> _What is being asked_
Copy all lines containing the string "新iPhone" from the records below.

> _Supplied data_
= = = =
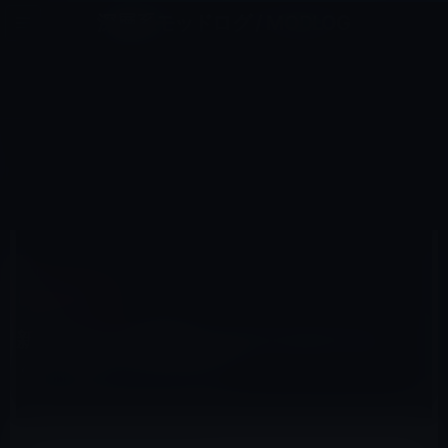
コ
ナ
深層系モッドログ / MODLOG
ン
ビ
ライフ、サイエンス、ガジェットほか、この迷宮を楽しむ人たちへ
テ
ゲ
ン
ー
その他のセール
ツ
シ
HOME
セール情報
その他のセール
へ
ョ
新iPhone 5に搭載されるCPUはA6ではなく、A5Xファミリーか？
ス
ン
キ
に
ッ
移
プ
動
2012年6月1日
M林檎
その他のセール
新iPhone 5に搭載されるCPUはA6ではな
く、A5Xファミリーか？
= = = =
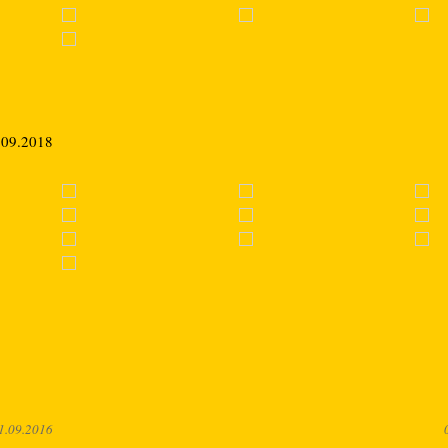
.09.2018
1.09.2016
= = = =
> _Solution to the problem_
新iPhone 5に搭載されるCPUはA6ではなく、A5Xファミリーか？
新iPhone 5に搭載されるCPUはA6ではな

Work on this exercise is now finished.